What to produce =
Number of lines below with the word "Total": give it and nothing more.

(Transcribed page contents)

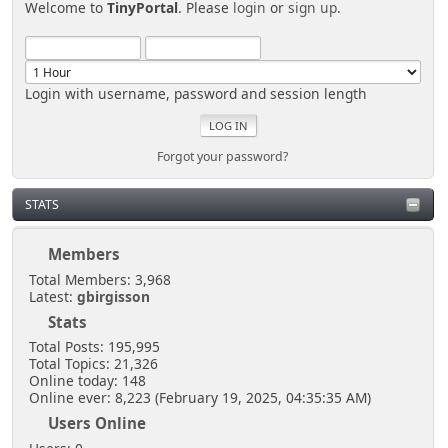
Welcome to
TinyPortal
. Please
login
or
sign up
.
Login with username, password and session length
Forgot your password?
STATS
Members
Total Members: 3,968
Latest:
gbirgisson
Stats
Total Posts: 195,995
Total Topics: 21,326
Online today: 148
Online ever: 8,223 (February 19, 2025, 04:35:35 AM)
Users Online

Final answer =
3